According to the literature,[27,28] our study doses were within the safe range, and we did not find severe haemodynamic fluctuations or adverse effects.

However, we still have some shortcomings. First, our evaluation of postoperative pain was only based on NRS scores, and we should further measure NRS scores at rest and while moving. Additionally, we did not test the experimental drug’s serum concentration, so we could not accurately determine the patients’ toxicity.
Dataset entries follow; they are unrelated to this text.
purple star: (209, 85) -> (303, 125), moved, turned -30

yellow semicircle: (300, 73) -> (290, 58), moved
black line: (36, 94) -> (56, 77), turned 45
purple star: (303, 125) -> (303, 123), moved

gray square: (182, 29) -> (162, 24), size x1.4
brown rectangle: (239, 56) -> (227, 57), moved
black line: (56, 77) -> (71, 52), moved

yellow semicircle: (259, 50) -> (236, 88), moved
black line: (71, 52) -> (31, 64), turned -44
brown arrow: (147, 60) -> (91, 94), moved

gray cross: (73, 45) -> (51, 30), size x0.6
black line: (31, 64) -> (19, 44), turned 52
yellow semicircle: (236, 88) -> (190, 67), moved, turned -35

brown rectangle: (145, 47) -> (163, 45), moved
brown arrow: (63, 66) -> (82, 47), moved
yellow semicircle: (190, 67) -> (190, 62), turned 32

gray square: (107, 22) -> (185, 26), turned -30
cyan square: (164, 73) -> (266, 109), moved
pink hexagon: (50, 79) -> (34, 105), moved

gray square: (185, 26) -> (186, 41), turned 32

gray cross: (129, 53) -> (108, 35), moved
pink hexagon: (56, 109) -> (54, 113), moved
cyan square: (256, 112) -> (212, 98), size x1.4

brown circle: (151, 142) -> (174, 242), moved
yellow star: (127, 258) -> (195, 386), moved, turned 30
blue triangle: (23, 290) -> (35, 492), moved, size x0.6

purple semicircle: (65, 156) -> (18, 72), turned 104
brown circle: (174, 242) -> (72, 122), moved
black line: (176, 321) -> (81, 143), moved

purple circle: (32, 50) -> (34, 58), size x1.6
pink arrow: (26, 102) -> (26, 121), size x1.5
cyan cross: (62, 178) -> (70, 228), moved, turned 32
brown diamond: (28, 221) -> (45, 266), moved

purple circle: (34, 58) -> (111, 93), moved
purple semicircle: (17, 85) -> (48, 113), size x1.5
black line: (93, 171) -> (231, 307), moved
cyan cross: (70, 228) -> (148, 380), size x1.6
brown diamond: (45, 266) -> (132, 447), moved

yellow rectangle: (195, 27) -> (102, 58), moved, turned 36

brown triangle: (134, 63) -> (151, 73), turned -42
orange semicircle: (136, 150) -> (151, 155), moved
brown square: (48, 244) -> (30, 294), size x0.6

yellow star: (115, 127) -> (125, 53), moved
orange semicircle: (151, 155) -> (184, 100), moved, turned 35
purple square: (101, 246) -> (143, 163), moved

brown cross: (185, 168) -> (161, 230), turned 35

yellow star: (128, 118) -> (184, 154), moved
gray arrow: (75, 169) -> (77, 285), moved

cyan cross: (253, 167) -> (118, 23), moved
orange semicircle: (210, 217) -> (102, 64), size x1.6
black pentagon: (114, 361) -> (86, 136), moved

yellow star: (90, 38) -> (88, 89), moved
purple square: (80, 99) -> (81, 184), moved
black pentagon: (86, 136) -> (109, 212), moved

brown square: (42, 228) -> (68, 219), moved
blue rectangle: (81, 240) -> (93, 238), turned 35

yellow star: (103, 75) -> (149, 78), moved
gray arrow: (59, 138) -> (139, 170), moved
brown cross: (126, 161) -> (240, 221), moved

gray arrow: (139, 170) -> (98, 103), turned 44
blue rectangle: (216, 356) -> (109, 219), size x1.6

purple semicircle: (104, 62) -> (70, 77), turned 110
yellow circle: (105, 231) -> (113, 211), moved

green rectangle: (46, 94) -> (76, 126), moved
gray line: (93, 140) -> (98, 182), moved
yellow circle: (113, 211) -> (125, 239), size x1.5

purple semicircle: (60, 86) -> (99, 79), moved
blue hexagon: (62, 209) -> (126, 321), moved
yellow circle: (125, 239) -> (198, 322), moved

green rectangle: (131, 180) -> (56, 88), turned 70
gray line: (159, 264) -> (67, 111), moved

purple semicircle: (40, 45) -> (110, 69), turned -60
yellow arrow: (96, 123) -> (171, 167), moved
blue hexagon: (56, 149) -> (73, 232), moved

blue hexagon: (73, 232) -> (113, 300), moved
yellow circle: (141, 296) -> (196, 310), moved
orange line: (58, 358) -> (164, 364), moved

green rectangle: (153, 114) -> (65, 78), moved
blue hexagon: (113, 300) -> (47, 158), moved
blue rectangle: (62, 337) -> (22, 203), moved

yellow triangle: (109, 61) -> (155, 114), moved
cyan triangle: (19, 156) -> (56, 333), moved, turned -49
The establishment of an appropriate protocol for the perioperative administration of IV lidocaine and esketamine as an analgesic adjuvant remains uncertain.

CONCLUSION

Perioperative IV lidocaine and esketamine improved the quality of postoperative recovery and the emotional state of patients who underwent thyroidectomy, and both drugs also reduced postoperative pain.

Study data availability

De-identified data may be requested with reasonable justification from the authors (email to the corresponding author) and shall be shared after approval as per the authors’ institution policy.

Financial support and sponsorship

This research was funded by a grant from the 2020 Jiangsu Provincial Health Commission Scientific Research Project (Z2020080) and Jiangsu ‘333 Project Research Fund (BRA2019219). The authors report no involvement in the research by the sponsor that could have influenced the outcome of this work.

Conflicts of interest

There are no conflicts of interest.

Acknowledgements

The authors wish to thank the nursing staff in the operation room for their participation in this study.